§ **How to complete this task**
Write out every entry below word for word, leaving nothing out.
=== Section Start ===
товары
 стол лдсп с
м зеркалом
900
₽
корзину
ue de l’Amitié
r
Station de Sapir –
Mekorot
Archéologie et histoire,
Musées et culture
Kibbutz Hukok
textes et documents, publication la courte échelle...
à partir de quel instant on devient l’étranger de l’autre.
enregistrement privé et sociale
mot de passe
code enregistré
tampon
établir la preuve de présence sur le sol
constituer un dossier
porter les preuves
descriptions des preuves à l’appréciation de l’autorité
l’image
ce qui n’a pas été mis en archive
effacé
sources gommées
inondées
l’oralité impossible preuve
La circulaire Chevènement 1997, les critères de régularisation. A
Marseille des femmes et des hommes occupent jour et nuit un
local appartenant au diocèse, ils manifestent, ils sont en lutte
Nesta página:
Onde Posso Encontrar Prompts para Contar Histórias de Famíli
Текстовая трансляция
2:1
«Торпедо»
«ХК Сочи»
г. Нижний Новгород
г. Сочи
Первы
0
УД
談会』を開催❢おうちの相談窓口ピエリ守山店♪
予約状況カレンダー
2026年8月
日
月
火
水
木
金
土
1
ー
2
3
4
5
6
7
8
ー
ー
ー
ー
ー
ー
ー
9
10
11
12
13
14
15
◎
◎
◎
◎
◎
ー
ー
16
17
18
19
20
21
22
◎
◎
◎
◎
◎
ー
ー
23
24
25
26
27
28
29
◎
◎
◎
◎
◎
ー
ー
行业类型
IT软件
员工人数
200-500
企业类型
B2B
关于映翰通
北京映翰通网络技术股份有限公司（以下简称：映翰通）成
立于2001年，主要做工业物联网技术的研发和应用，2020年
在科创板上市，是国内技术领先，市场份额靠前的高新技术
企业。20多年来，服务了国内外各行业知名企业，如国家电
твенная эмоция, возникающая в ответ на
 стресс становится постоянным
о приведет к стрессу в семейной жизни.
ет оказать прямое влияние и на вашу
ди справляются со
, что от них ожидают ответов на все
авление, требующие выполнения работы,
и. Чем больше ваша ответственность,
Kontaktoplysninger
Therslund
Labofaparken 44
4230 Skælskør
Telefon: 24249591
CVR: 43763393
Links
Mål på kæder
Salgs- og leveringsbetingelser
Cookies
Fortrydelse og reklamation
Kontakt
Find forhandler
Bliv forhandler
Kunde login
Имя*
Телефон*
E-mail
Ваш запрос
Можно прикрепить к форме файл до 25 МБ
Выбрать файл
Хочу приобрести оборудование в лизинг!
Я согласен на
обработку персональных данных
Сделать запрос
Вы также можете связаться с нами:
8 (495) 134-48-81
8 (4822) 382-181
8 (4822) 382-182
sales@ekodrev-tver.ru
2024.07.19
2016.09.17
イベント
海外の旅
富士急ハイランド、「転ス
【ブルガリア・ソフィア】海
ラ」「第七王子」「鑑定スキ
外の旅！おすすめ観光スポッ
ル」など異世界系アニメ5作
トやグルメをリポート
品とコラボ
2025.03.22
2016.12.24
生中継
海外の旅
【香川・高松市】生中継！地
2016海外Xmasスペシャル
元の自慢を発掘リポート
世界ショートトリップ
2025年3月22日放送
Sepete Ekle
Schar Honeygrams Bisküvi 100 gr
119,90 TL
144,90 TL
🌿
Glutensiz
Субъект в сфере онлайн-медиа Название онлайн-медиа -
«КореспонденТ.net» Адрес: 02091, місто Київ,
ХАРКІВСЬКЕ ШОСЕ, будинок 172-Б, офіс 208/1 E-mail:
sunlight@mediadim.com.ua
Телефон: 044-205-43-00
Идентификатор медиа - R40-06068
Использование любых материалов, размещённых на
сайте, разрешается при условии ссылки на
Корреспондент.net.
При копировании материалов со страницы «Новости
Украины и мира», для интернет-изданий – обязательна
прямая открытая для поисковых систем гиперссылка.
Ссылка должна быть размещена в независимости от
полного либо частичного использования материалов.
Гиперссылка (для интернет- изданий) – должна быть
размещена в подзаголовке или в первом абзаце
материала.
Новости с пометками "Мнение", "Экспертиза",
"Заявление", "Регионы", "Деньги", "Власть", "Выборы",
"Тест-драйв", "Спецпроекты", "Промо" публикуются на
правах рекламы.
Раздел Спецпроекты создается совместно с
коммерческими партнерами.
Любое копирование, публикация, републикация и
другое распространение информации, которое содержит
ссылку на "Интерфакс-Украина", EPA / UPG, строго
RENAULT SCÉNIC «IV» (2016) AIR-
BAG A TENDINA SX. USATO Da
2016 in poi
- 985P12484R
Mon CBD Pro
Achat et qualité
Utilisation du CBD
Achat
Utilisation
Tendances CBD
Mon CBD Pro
=== Section End ===
§ **Exercise response**
товары
 стол лдсп с
м зеркалом
900
₽
корзину
ue de l’Amitié
r
Station de Sapir –
Mekorot
Archéologie et histoire,
Musées et culture
Kibbutz Hukok
textes et documents, publication la courte échelle...
à partir de quel instant on devient l’étranger de l’autre.
enregistrement privé et sociale
mot de passe
code enregistré
tampon
établir la preuve de présence sur le sol
constituer un dossier
porter les preuves
descriptions des preuves à l’appréciation de l’autorité
l’image
ce qui n’a pas été mis en archive
effacé
sources gommées
inondées
l’oralité impossible preuve
La circulaire Chevènement 1997, les critères de régularisation. A
Marseille des femmes et des hommes occupent jour et nuit un
local appartenant au diocèse, ils manifestent, ils sont en lutte
Nesta página:
Onde Posso Encontrar Prompts para Contar Histórias de Famíli
Текстовая трансляция
2:1
«Торпедо»
«ХК Сочи»
г. Нижний Новгород
г. Сочи
Первы
0
УД
談会』を開催❢おうちの相談窓口ピエリ守山店♪
予約状況カレンダー
2026年8月
日
月
火
水
木
金
土
1
ー
2
3
4
5
6
7
8
ー
ー
ー
ー
ー
ー
ー
9
10
11
12
13
14
15
◎
◎
◎
◎
◎
ー
ー
16
17
18
19
20
21
22
◎
◎
◎
◎
◎
ー
ー
23
24
25
26
27
28
29
◎
◎
◎
◎
◎
ー
ー
行业类型
IT软件
员工人数
200-500
企业类型
B2B
关于映翰通
北京映翰通网络技术股份有限公司（以下简称：映翰通）成
立于2001年，主要做工业物联网技术的研发和应用，2020年
在科创板上市，是国内技术领先，市场份额靠前的高新技术
企业。20多年来，服务了国内外各行业知名企业，如国家电
твенная эмоция, возникающая в ответ на
 стресс становится постоянным
о приведет к стрессу в семейной жизни.
ет оказать прямое влияние и на вашу
ди справляются со
, что от них ожидают ответов на все
авление, требующие выполнения работы,
и. Чем больше ваша ответственность,
Kontaktoplysninger
Therslund
Labofaparken 44
4230 Skælskør
Telefon: 24249591
CVR: 43763393
Links
Mål på kæder
Salgs- og leveringsbetingelser
Cookies
Fortrydelse og reklamation
Kontakt
Find forhandler
Bliv forhandler
Kunde login
Имя*
Телефон*
E-mail
Ваш запрос
Можно прикрепить к форме файл до 25 МБ
Выбрать файл
Хочу приобрести оборудование в лизинг!
Я согласен на
обработку персональных данных
Сделать запрос
Вы также можете связаться с нами:
8 (495) 134-48-81
8 (4822) 382-181
8 (4822) 382-182
sales@ekodrev-tver.ru
2024.07.19
2016.09.17
イベント
海外の旅
富士急ハイランド、「転ス
【ブルガリア・ソフィア】海
ラ」「第七王子」「鑑定スキ
外の旅！おすすめ観光スポッ
ル」など異世界系アニメ5作
トやグルメをリポート
品とコラボ
2025.03.22
2016.12.24
生中継
海外の旅
【香川・高松市】生中継！地
2016海外Xmasスペシャル
元の自慢を発掘リポート
世界ショートトリップ
2025年3月22日放送
Sepete Ekle
Schar Honeygrams Bisküvi 100 gr
119,90 TL
144,90 TL
🌿
Glutensiz
Субъект в сфере онлайн-медиа Название онлайн-медиа -
«КореспонденТ.net» Адрес: 02091, місто Київ,
ХАРКІВСЬКЕ ШОСЕ, будинок 172-Б, офіс 208/1 E-mail:
sunlight@mediadim.com.ua
Телефон: 044-205-43-00
Идентификатор медиа - R40-06068
Использование любых материалов, размещённых на
сайте, разрешается при условии ссылки на
Корреспондент.net.
При копировании материалов со страницы «Новости
Украины и мира», для интернет-изданий – обязательна
прямая открытая для поисковых систем гиперссылка.
Ссылка должна быть размещена в независимости от
полного либо частичного использования материалов.
Гиперссылка (для интернет- изданий) – должна быть
размещена в подзаголовке или в первом абзаце
материала.
Новости с пометками "Мнение", "Экспертиза",
"Заявление", "Регионы", "Деньги", "Власть", "Выборы",
"Тест-драйв", "Спецпроекты", "Промо" публикуются на
правах рекламы.
Раздел Спецпроекты создается совместно с
коммерческими партнерами.
Любое копирование, публикация, републикация и
другое распространение информации, которое содержит
ссылку на "Интерфакс-Украина", EPA / UPG, строго
RENAULT SCÉNIC «IV» (2016) AIR-
BAG A TENDINA SX. USATO Da
2016 in poi
- 985P12484R
Mon CBD Pro
Achat et qualité
Utilisation du CBD
Achat
Utilisation
Tendances CBD
Mon CBD Pro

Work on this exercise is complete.